**WHAT YOU SHOULD DO:** The word "Trail" may appear in some of the lines below. State how many lines contain it, and write only that number.

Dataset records
§
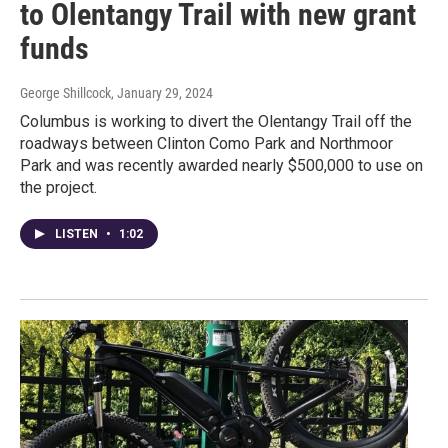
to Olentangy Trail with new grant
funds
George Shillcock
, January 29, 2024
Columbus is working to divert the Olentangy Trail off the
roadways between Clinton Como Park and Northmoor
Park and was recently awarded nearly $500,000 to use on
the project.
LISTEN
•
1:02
§
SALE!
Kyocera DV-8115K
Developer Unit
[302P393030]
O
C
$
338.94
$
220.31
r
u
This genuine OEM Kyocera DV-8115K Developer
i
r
§
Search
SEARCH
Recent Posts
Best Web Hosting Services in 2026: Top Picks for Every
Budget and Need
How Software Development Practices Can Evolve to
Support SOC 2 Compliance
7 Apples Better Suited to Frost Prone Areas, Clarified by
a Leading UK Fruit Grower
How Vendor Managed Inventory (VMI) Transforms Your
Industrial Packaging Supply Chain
§
**WORKED SOLUTION:** 2